Factor VII also known as factor 7 or factor seven is a plasma glycoprotein with a molecular mass of approximately 50 kDa. It plays an important role in the blood coagulation process. Factor VII is mainly produced in the liver and requires vitamin K for its synthesis. In the inactive form it circulates in the plasma but upon activation to factor 7a it initiates the extrinsic pathway of blood coagulation.

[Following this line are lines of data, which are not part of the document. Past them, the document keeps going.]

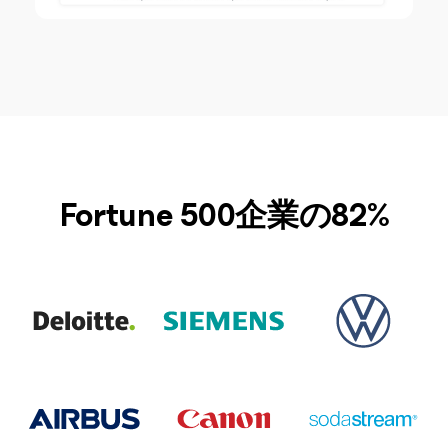
Fortune 500企業の82%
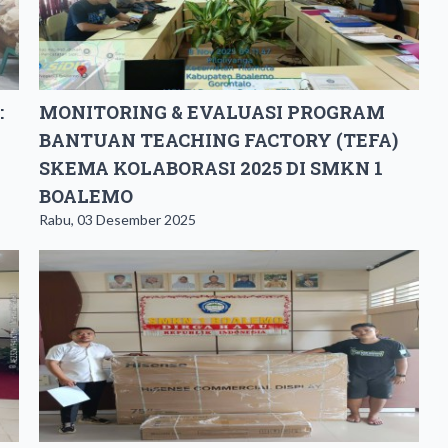
:
MONITORING & EVALUASI PROGRAM
BANTUAN TEACHING FACTORY (TEFA)
SKEMA KOLABORASI 2025 DI SMKN 1
BOALEMO
Rabu, 03 Desember 2025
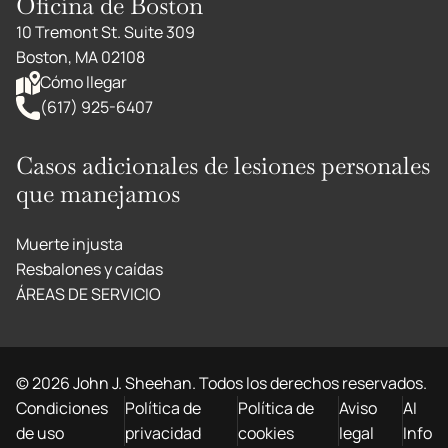
Oficina de Boston
10 Tremont St. Suite 309
Boston, MA 02108
Cómo llegar
(617) 925-6407
Casos adicionales de lesiones personales
que manejamos
Muerte injusta
Resbalones y caídas
ÁREAS DE SERVICIO
©
2026
John J. Sheehan. Todos los derechos reservados.
Condiciones
Política de
Política de
Aviso
AI
de uso
privacidad
cookies
legal
Info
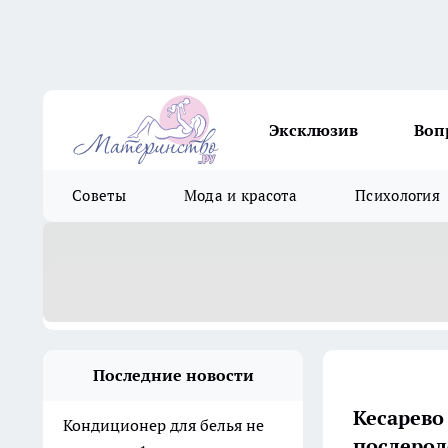
Эксклюзив
Воп
Советы
Мода и красота
Психология
Последние новости
Кесарево 
Кондиционер для белья не
послерод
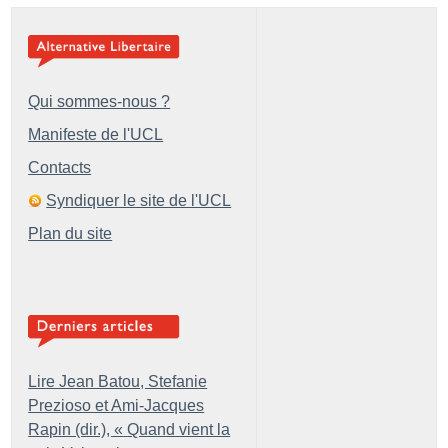
Qui sommes-nous ?
Manifeste de l'UCL
Contacts
Syndiquer le site de l'UCL
Plan du site
Lire Jean Batou, Stefanie
Prezioso et Ami-Jacques
Rapin (dir.), «
Quand vient la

This activation is a critical step in hemostasis which helps to prevent excessive bleeding.
Biological function summary
Factor 7a indirectly activates further components in the blood coagulation cascade. Upon activation factor 7a becomes a part of the tissue factor (TF) complex which includes tissue factor expressed on subendothelial cells. The complex triggers the activation of factor IX and factor X propagating the coagulation cascade downstream. This series of activations amplifies the signal for clot formation highlighting factor VII's integral role in initiating coagulation.
Pathways
Factor VII is primarily involved in the extrinsic pathway of the coagulation cascade. This pathway is initiated when factor 7a forms a complex with tissue factor a protein that becomes exposed at injury sites. Factor VII is also indirectly linked to the common coagulation pathway through activation of factor X. The interaction between these pathways ensures efficient and rapid clot formation. Additionally factor IX also interacts with factor VII in the intricate network of coagulation processes that sustain hemostasis.

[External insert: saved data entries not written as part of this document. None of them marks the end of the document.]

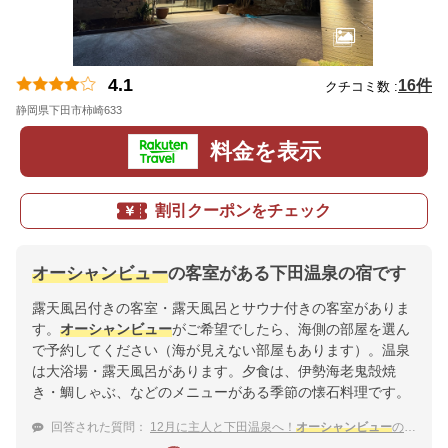
4.1
16件
クチコミ数 :
静岡県下田市柿崎633
地図
料金を表示
割引クーポンをチェック
オーシャンビュー
の客室がある下田温泉の宿です
露天風呂付きの客室・露天風呂とサウナ付きの客室がありま
す。
オーシャンビュー
がご希望でしたら、海側の部屋を選ん
で予約してください（海が見えない部屋もあります）。温泉
は大浴場・露天風呂があります。夕食は、伊勢海老鬼殻焼
き・鯛しゃぶ、などのメニューがある季節の懐石料理です。
回答された質問：
12月に主人と下田温泉へ！
オーシャンビュー
のお部屋がある宿を教えて！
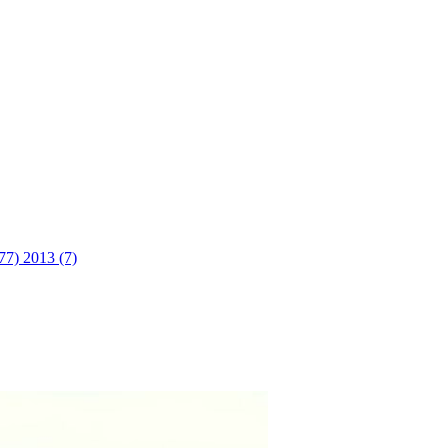
(77)
2013 (7)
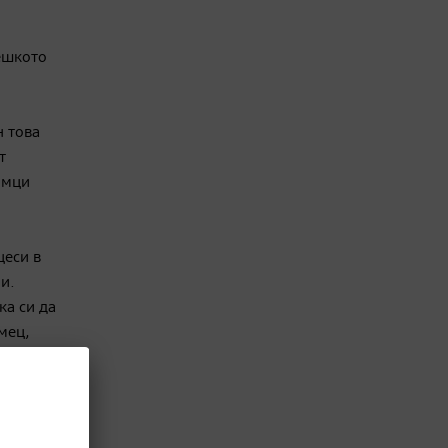
вешкото
н това
т
имци
цеси в
и.
ка си да
мец,
веят по
ече за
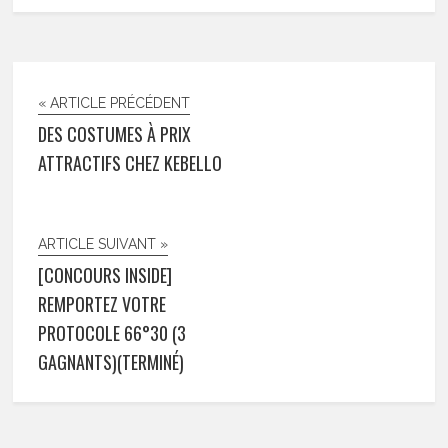
« ARTICLE PRÉCÉDENT
DES COSTUMES À PRIX
ATTRACTIFS CHEZ KEBELLO
ARTICLE SUIVANT »
[CONCOURS INSIDE]
REMPORTEZ VOTRE
PROTOCOLE 66°30 (3
GAGNANTS)(TERMINÉ)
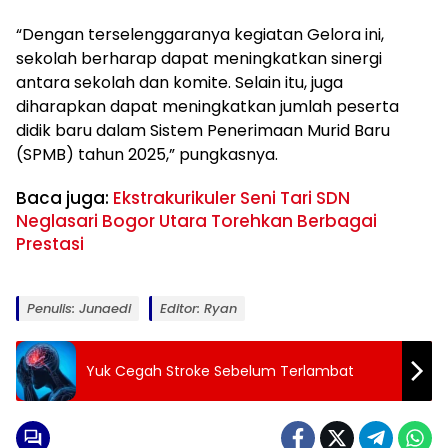
“Dengan terselenggaranya kegiatan Gelora ini,
sekolah berharap dapat meningkatkan sinergi
antara sekolah dan komite. Selain itu, juga
diharapkan dapat meningkatkan jumlah peserta
didik baru dalam Sistem Penerimaan Murid Baru
(SPMB) tahun 2025,” pungkasnya.
Baca juga:
Ekstrakurikuler Seni Tari SDN
Neglasari Bogor Utara Torehkan Berbagai
Prestasi
Penulis: Junaedi
Editor: Ryan
Yuk Cegah Stroke Sebelum Terlambat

Deficiencies or dysfunctions in factor VII can lead to coagulopathies such as congenital factor VII deficiency which results in excessively prolonged bleeding. Conversely elevated factor VII activity can contribute to thromboembolic disorders like myocardial infarction. In these conditions factor VII often interacts with proteins like factor X and tissue factor highlighting their clinical significance in managing blood coagulation abnormalities.